National Technology Survey of DoDEA students, educators and parents open through Dec. 19
ALEXANDRIA, VA — November 12, 2014 — Through December 19th, more than 400,000 K-12 students, educators and parents across the nation will complete the Speak Up 2014 online survey and share their ideas about education and technology with our national leaders. The annual survey is now open for input and is facilitated through public, private and charter schools all around the country; every school is eligible to participate. The results provide important insights about education, technology and student aspirations to individual schools, state departments of education and national leaders.
The Department of Defense Education Activity (DoDEA) is participating in the survey for the first time as a school system. The annual nationwide Speak Up Survey is administered by Project Tomorrow. This survey has been taken by over 3 million students in 2,400 school districts across the Nation since 2003.

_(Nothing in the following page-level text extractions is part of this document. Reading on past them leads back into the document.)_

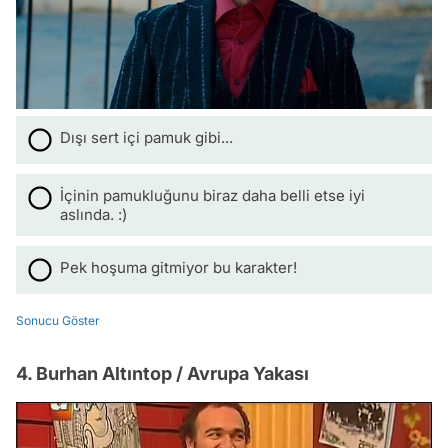
Dışı sert içi pamuk gibi...
İçinin pamukluğunu biraz daha belli etse iyi
aslında. :)
Pek hoşuma gitmiyor bu karakter!
Sonucu Göster
4. Burhan Altıntop / Avrupa Yakası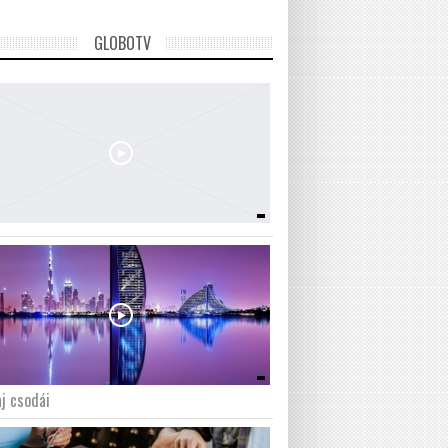
GLOBOTV
j csodái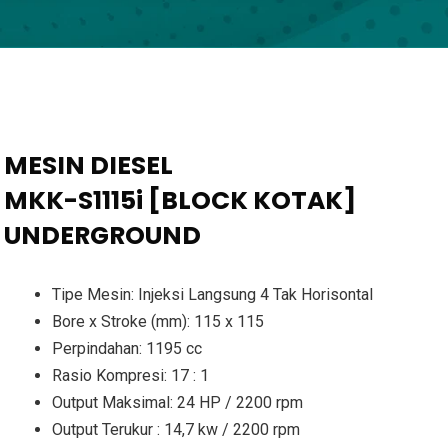
MESIN DIESEL
MKK-S1115i [BLOCK KOTAK]
UNDERGROUND
Tipe Mesin: Injeksi Langsung 4 Tak Horisontal
Bore x Stroke (mm): 115 x 115
Perpindahan: 1195 cc
Rasio Kompresi: 17 : 1
Output Maksimal: 24 HP / 2200 rpm
Output Terukur : 14,7 kw / 2200 rpm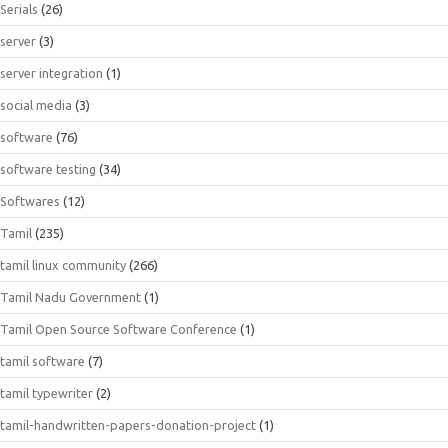
Serials
(26)
server
(3)
server integration
(1)
social media
(3)
software
(76)
software testing
(34)
Softwares
(12)
Tamil
(235)
tamil linux community
(266)
Tamil Nadu Government
(1)
Tamil Open Source Software Conference
(1)
tamil software
(7)
tamil typewriter
(2)
tamil-handwritten-papers-donation-project
(1)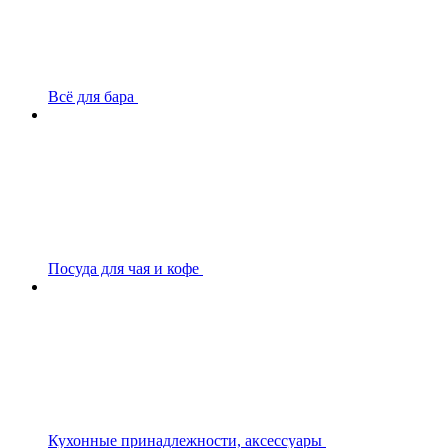
Всё для бара
Посуда для чая и кофе
Кухонные принадлежности, аксессуары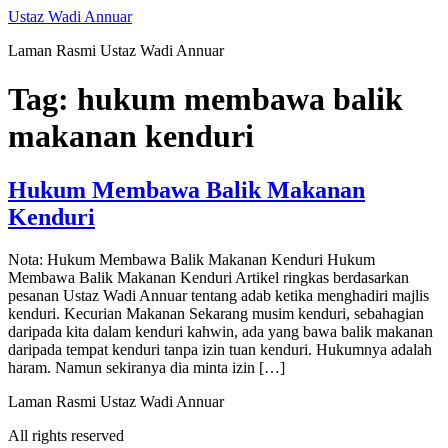
Ustaz Wadi Annuar
Laman Rasmi Ustaz Wadi Annuar
Tag:
hukum membawa balik
makanan kenduri
Hukum Membawa Balik Makanan
Kenduri
Nota: Hukum Membawa Balik Makanan Kenduri Hukum
Membawa Balik Makanan Kenduri Artikel ringkas berdasarkan
pesanan Ustaz Wadi Annuar tentang adab ketika menghadiri majlis
kenduri. Kecurian Makanan Sekarang musim kenduri, sebahagian
daripada kita dalam kenduri kahwin, ada yang bawa balik makanan
daripada tempat kenduri tanpa izin tuan kenduri. Hukumnya adalah
haram. Namun sekiranya dia minta izin […]
Laman Rasmi Ustaz Wadi Annuar
All rights reserved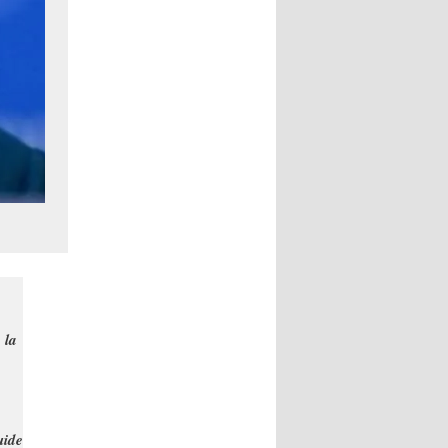
 la
uide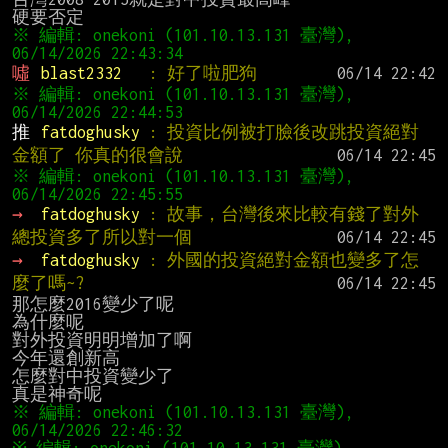
※ 編輯: onekoni (101.10.13.131 臺灣), 
噓 
blast2332   
: 好了啦肥狗
※ 編輯: onekoni (101.10.13.131 臺灣), 
推 
fatdoghusky 
: 投資比例被打臉後改跳投資絕對
金額了 你真的很會說
※ 編輯: onekoni (101.10.13.131 臺灣), 
→ 
fatdoghusky 
: 故事，台灣後來比較有錢了對外
總投資多了所以對一個
→ 
fatdoghusky 
: 外國的投資絕對金額也變多了怎
麼了嗎~?
那怎麼2016變少了呢

為什麼呢

對外投資明明增加了啊

今年還創新高

怎麼對中投資變少了

※ 編輯: onekoni (101.10.13.131 臺灣),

“Each year more schools sign up to be part of Speak Up because it offers them – their students, parents, staff and members of the community – a way to express their opinions about the future of learning, local and national policies, how teaching could be improved and more,” said Julie Evans, CEO of Project Tomorrow, the survey’s facilitator and a national leader in empowering students to have a voice in improving education in the 21st century.
In announcing DoDEA’s participation in the survey, DoDEA Director Tom Brady told stakeholders, “This is your opportunity to Speak Up! Data from the survey will allow DoDEA to make better technology decisions in many areas, such as how we resource our classrooms and the type of professional development teachers want.”

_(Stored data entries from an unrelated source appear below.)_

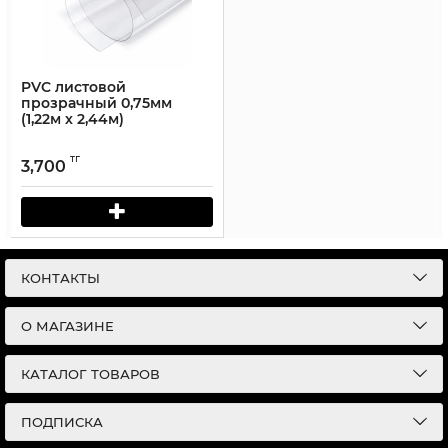
PVC листовой
прозрачный 0,75мм
(1,22м х 2,44м)
тг
3,700
КОНТАКТЫ
О МАГАЗИНЕ
КАТАЛОГ ТОВАРОВ
ПОДПИСКА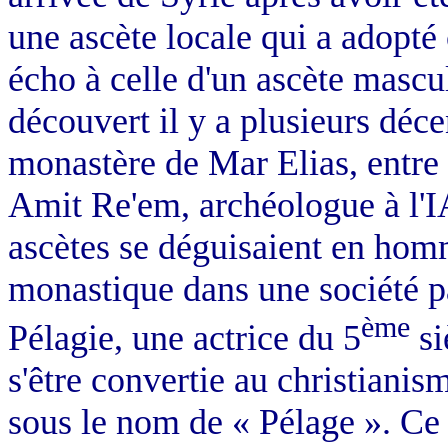
une ascète locale qui a adopté
écho à celle d'un ascète mascu
découvert il y a plusieurs déce
monastère de Mar Elias, entre
Amit Re'em, archéologue à l'I
ascètes se déguisaient en homm
monastique dans une société pat
ème
Pélagie, une actrice du 5
si
s'être convertie au christianis
sous le nom de « Pélage ». Ce 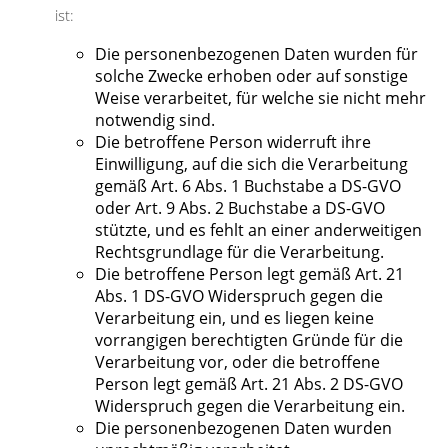
ist:
Die personenbezogenen Daten wurden für
solche Zwecke erhoben oder auf sonstige
Weise verarbeitet, für welche sie nicht mehr
notwendig sind.
Die betroffene Person widerruft ihre
Einwilligung, auf die sich die Verarbeitung
gemäß Art. 6 Abs. 1 Buchstabe a DS-GVO
oder Art. 9 Abs. 2 Buchstabe a DS-GVO
stützte, und es fehlt an einer anderweitigen
Rechtsgrundlage für die Verarbeitung.
Die betroffene Person legt gemäß Art. 21
Abs. 1 DS-GVO Widerspruch gegen die
Verarbeitung ein, und es liegen keine
vorrangigen berechtigten Gründe für die
Verarbeitung vor, oder die betroffene
Person legt gemäß Art. 21 Abs. 2 DS-GVO
Widerspruch gegen die Verarbeitung ein.
Die personenbezogenen Daten wurden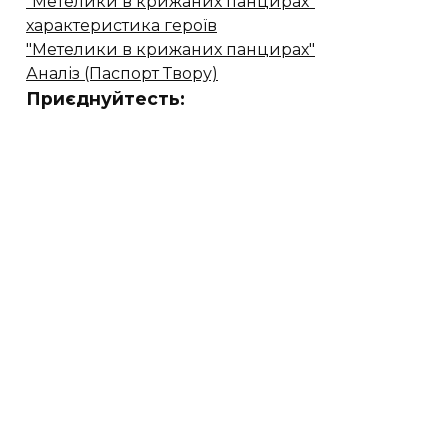
"Метелики в крижаних панцирах"
характеристика героїв
"Метелики в крижаних панцирах"
Аналіз (Паспорт Твору)
Приєднуйтесть:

While this is entirely voluntary, parents, students, teachers and administrators are encouraged to take the survey. The survey is open between now and December 19, 2014. Data from the survey will allow DoDEA to make better technology decisions in many areas, such as how we resource our classrooms, awareness of our curriculum standards, and the type of professional development teachers want.

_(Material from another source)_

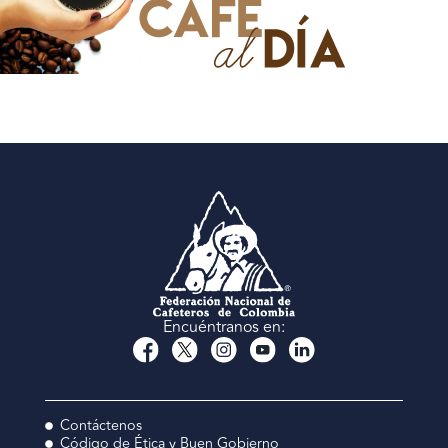
Encuéntranos en:
Contáctenos
Código de Ética y Buen Gobierno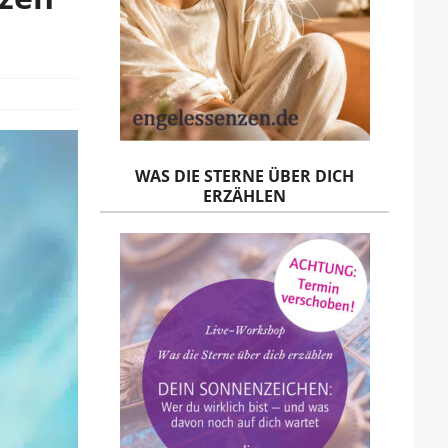
WAS DIE STERNE ÜBER DICH
ERZÄHLEN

After more than a decade and over 3.4 million participants, Speak Up continues to be the only annual, national survey to ask students, educators and parents how they use – and how they would like to use – technology for learning. Again this year, the online surveys ask students, parents and educators to envision their ultimate 21st century school and to identify the technology tools that would be essential to support increased student achievement and learning.
In addition to sharing their insights, schools and districts who participate in Speak Up receive a free online report with all of their locally collected data – and the national data findings to use for benchmark comparison. National data findings will be released during two Congressional Briefings in Spring 2015.
Individual participation and responses provided in the Speak Up survey are completely confidential and completing the online survey takes only 20 minutes. The Speak Up surveys are open to every public and private school and district in the United States, American schools on military bases and other interested schools worldwide.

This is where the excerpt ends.